Scan the data below and give the number of lines that include the word "some", with no other words.

(Collected data)
########################################

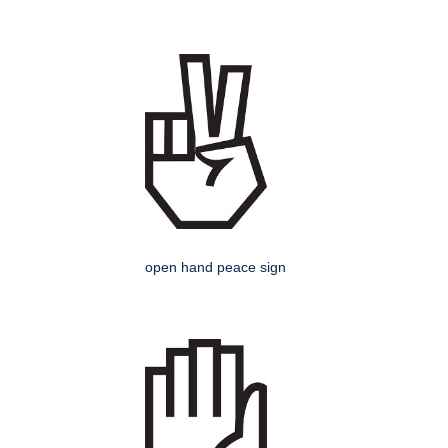
open hand peace sign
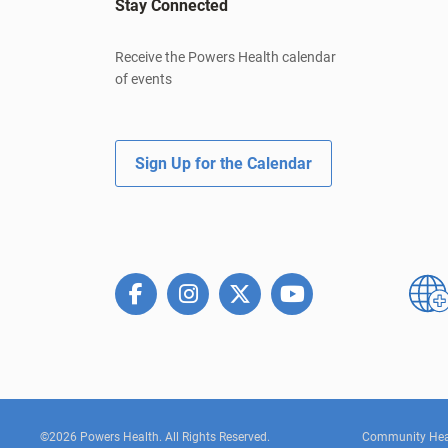
Stay Connected
Receive the Powers Health calendar
of events
Sign Up for the Calendar
©2026 Powers Health. All Rights Reserved.
Community Hea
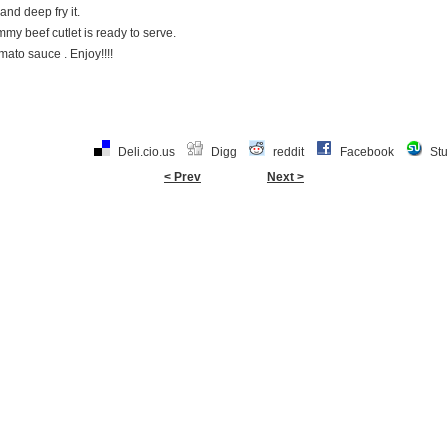
and deep fry it.
my beef cutlet is ready to serve.
mato sauce . Enjoy!!!!
Deli.cio.us
Digg
reddit
Facebook
St
< Prev
Next >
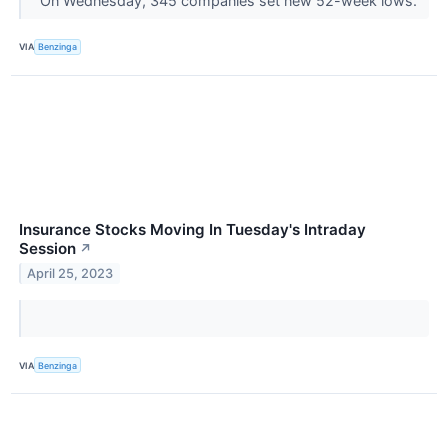
On Wednesday, 345 companies set new 52-week lows.
VIA
Benzinga
Insurance Stocks Moving In Tuesday's Intraday
Session
↗
April 25, 2023
VIA
Benzinga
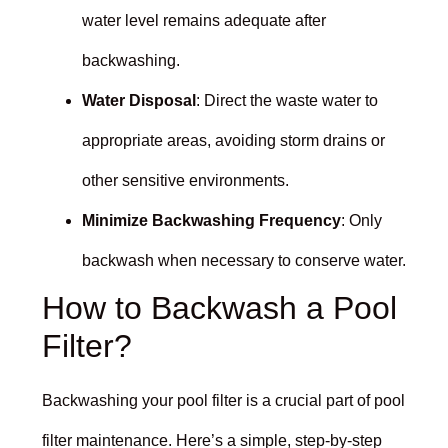
water level remains adequate after
backwashing.
Water Disposal
: Direct the waste water to
appropriate areas, avoiding storm drains or
other sensitive environments.
Minimize Backwashing Frequency
: Only
backwash when necessary to conserve water.
How to Backwash a Pool
Filter?
Backwashing your pool filter is a crucial part of pool
filter maintenance. Here’s a simple, step-by-step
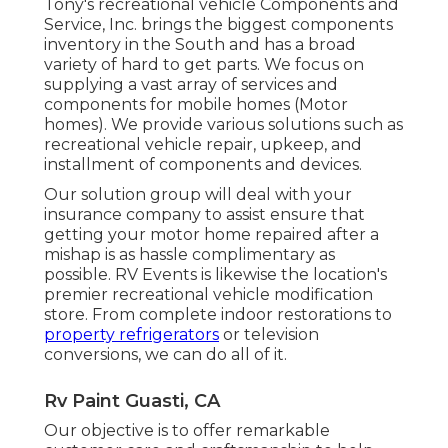
Tony's recreational vehicle Components and
Service, Inc. brings the biggest components
inventory in the South and has a broad
variety of hard to get parts. We focus on
supplying a vast array of services and
components for mobile homes (Motor
homes). We provide various solutions such as
recreational vehicle repair, upkeep, and
installment of components and devices.
Our solution group will deal with your
insurance company to assist ensure that
getting your motor home repaired after a
mishap is as hassle complimentary as
possible. RV Events is likewise the location's
premier recreational vehicle modification
store. From complete indoor restorations to
property refrigerators
or television
conversions, we can do all of it.
Rv Paint Guasti, CA
Our objective is to offer remarkable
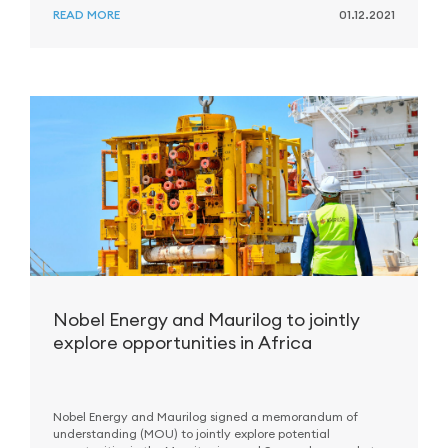
READ MORE
01.12.2021
Nobel Energy and Maurilog to jointly
explore opportunities in Africa
Nobel Energy and Maurilog signed a memorandum of
understanding (MOU) to jointly explore potential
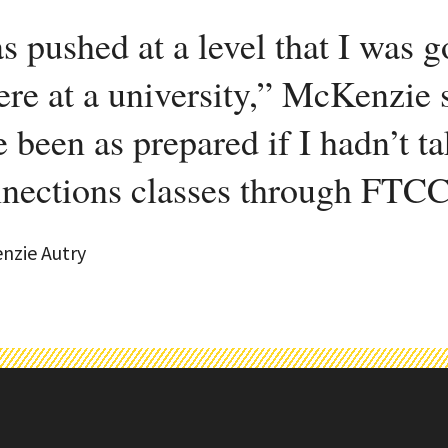
s pushed at a level that I was 
ere at a university,” McKenzie 
e been as prepared if I hadn’t 
nections classes through FTCC
nzie Autry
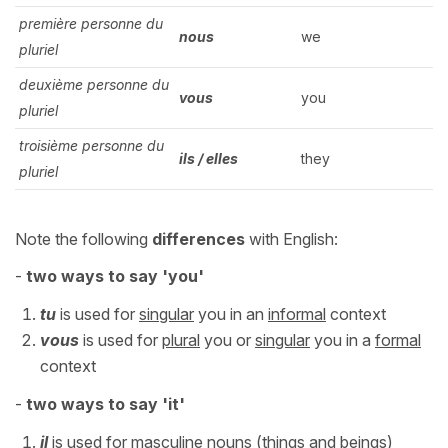
première personne du
nous
we
pluriel
deuxième personne du
vous
you
pluriel
troisième personne du
ils / elles
they
pluriel
Note the following
differences
with English:
-
two ways to say 'you'
tu
is used for
singular
you in an
informal
context
vous
is used for
plural
you or
singular
you in a
formal
context
-
two
ways to say 'it'
il
is used for
masculine
nouns (things and beings)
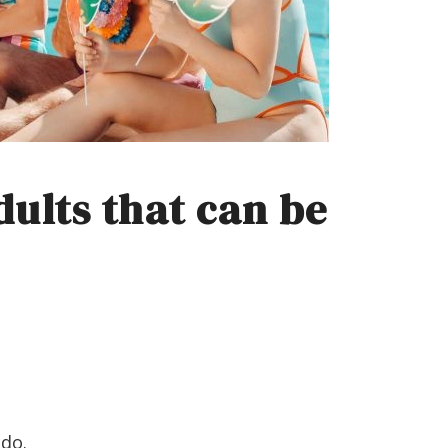
ults that can be
 do.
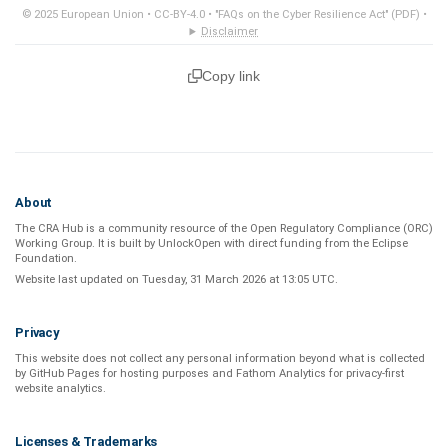
© 2025 European Union •
CC-BY-4.0
•
"FAQs on the Cyber Resilience Act" (PDF)
•
Disclaimer
Copy link
About
The CRA Hub is a community resource of the
Open Regulatory Compliance (ORC)
Working Group
. It is built by
UnlockOpen
with direct funding from the
Eclipse
Foundation
.
Website last updated on
Tuesday, 31 March 2026 at 13:05 UTC
.
Privacy
This website does not collect any personal information beyond what is
collected
by GitHub Pages
for hosting purposes and
Fathom Analytics
for privacy-first
website analytics
.
Licenses & Trademarks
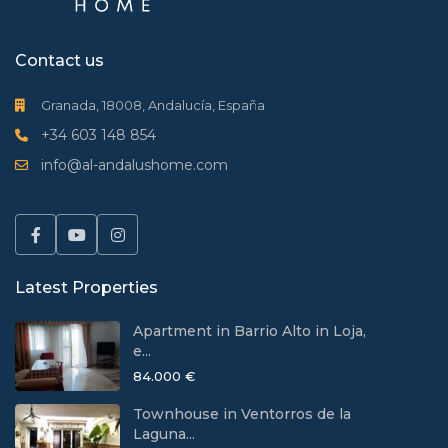
Contact us
Granada, 18008, Andalucía, España
+34 603 148 854
info@al-andalushome.com
Latest Properties
Apartment in Barrio Alto in Loja,
e...
84.000 €
Townhouse in Ventorros de la
Laguna...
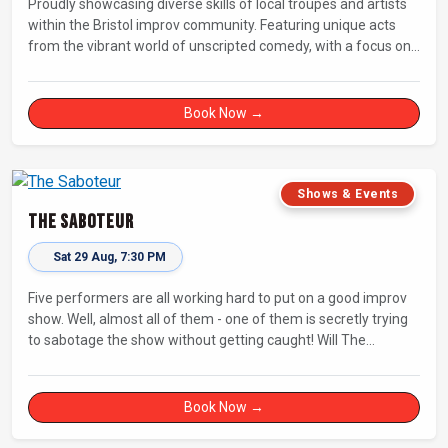
Proudly showcasing diverse skills of local troupes and artists
within the Bristol improv community. Featuring unique acts
from the vibrant world of unscripted comedy, with a focus on
up-and-comers, providing a stage for fresh, original shows.
Book Now →
Shows & Events
The Saboteur
Sat 29 Aug, 7:30 PM
Five performers are all working hard to put on a good improv
show. Well, almost all of them - one of them is secretly trying
to sabotage the show without getting caught! Will The
Saboteur be unmasked before the evening is ruined?
Book Now →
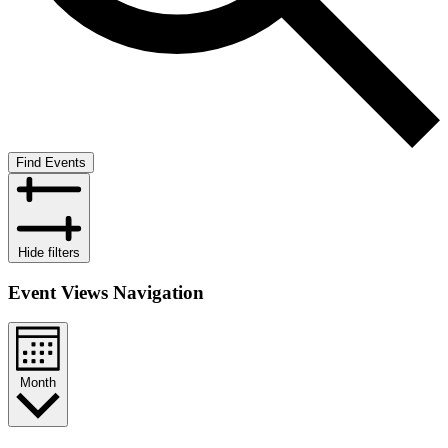
Find Events
Hide filters
Event Views Navigation
Month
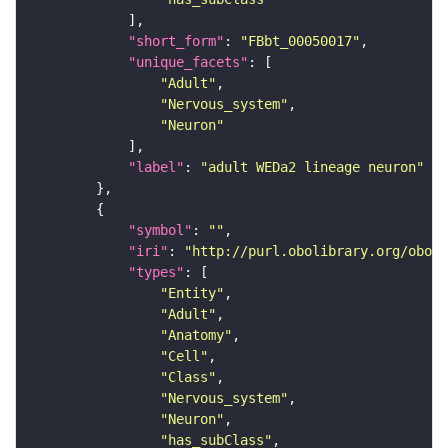
"short_form"
: 
"FBbt_00050017"
"unique_facets"
"Adult"
"Nervous_system"
"Neuron"
"label"
: 
"adult WEDa2 lineage neuron"
"symbol"
: 
""
"iri"
: 
"http://purl.obolibrary.org/obo/F
"types"
"Entity"
"Adult"
"Anatomy"
"Cell"
"Class"
"Nervous_system"
"Neuron"
"has_subClass"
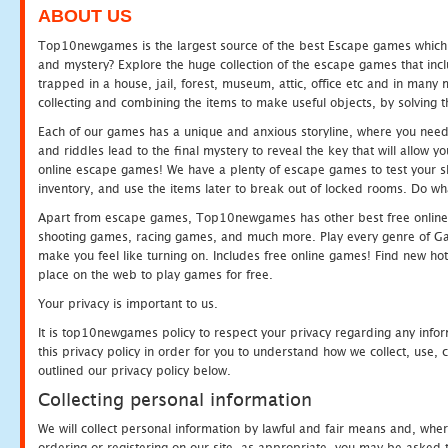
ABOUT US
Top10newgames is the largest source of the best Escape games which yo
and mystery? Explore the huge collection of the escape games that in
trapped in a house, jail, forest, museum, attic, office etc and in man
collecting and combining the items to make useful objects, by solving 
Each of our games has a unique and anxious storyline, where you need t
and riddles lead to the final mystery to reveal the key that will allow y
online escape games! We have a plenty of escape games to test your skil
inventory, and use the items later to break out of locked rooms. Do wh
Apart from escape games, Top10newgames has other best free online
shooting games, racing games, and much more. Play every genre of 
make you feel like turning on. Includes free online games! Find new hot 
place on the web to play games for free.
Your privacy is important to us.
It is top10newgames policy to respect your privacy regarding any info
this privacy policy in order for you to understand how we collect, us
outlined our privacy policy below.
Collecting personal information
We will collect personal information by lawful and fair means and, whe
ordering or registering on our site, as appropriate, you may be asked 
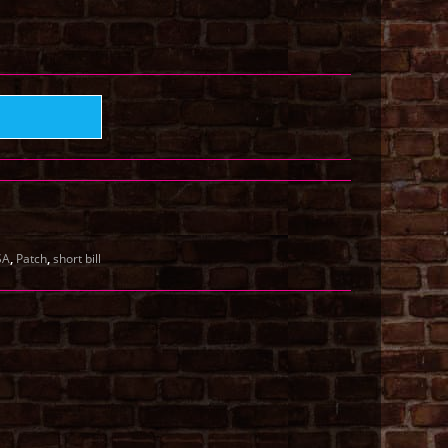
,
,
SA
Patch
short bill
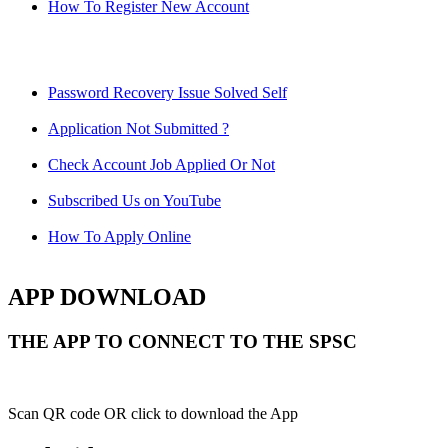
How To Register New Account
Password Recovery Issue Solved Self
Application Not Submitted ?
Check Account Job Applied Or Not
Subscribed Us on YouTube
How To Apply Online
APP DOWNLOAD
THE APP TO CONNECT TO THE SPSC
Scan QR code OR click to download the App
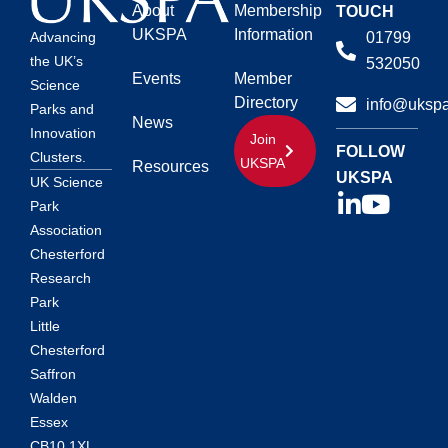
About
Membership
TOUCH
UKSPA
Information
01799
Advancing
the UK’s
532050
Events
Member
Science
Directory
info@ukspa
Parks and
News
Innovation
Join
FOLLOW
Clusters.
UKSPA
Resources
UKSPA
UK Science
Park
Association
Chesterford
Research
Park
Little
Chesterford
Saffron
Walden
Essex
CB10 1XL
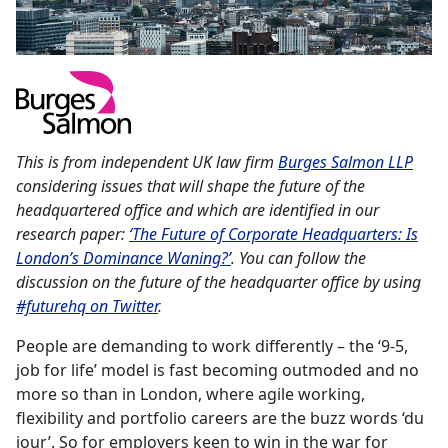
This is from independent UK law firm
Burges Salmon LLP
considering issues that will shape the future of the
headquartered office and which are identified in our
research paper:
‘The Future of Corporate Headquarters: Is
London’s Dominance Waning?’
. You can follow the
discussion on the future of the headquarter office by using
#futurehq on Twitter
.
People are demanding to work differently – the ‘9-5,
job for life’ model is fast becoming outmoded and no
more so than in London, where agile working,
flexibility and portfolio careers are the buzz words ‘du
jour’. So for employers keen to win in the war for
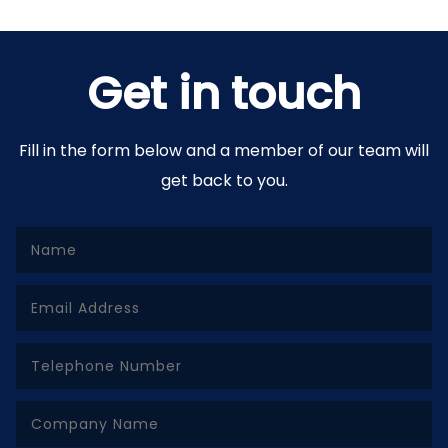
Get in touch
Fill in the form below and a member of our team will
get back to you.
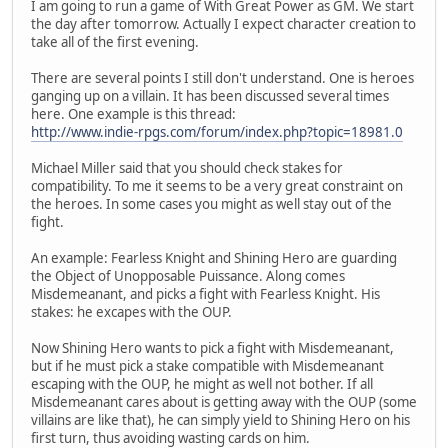
I am going to run a game of With Great Power as GM. We start
the day after tomorrow. Actually I expect character creation to
take all of the first evening.
There are several points I still don't understand. One is heroes
ganging up on a villain. It has been discussed several times
here. One example is this thread:
http://www.indie-rpgs.com/forum/index.php?topic=18981.0
Michael Miller said that you should check stakes for
compatibility. To me it seems to be a very great constraint on
the heroes. In some cases you might as well stay out of the
fight.
An example: Fearless Knight and Shining Hero are guarding
the Object of Unopposable Puissance. Along comes
Misdemeanant, and picks a fight with Fearless Knight. His
stakes: he excapes with the OUP.
Now Shining Hero wants to pick a fight with Misdemeanant,
but if he must pick a stake compatible with Misdemeanant
escaping with the OUP, he might as well not bother. If all
Misdemeanant cares about is getting away with the OUP (some
villains are like that), he can simply yield to Shining Hero on his
first turn, thus avoiding wasting cards on him.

########################################

**WORKED SOLUTION:** 2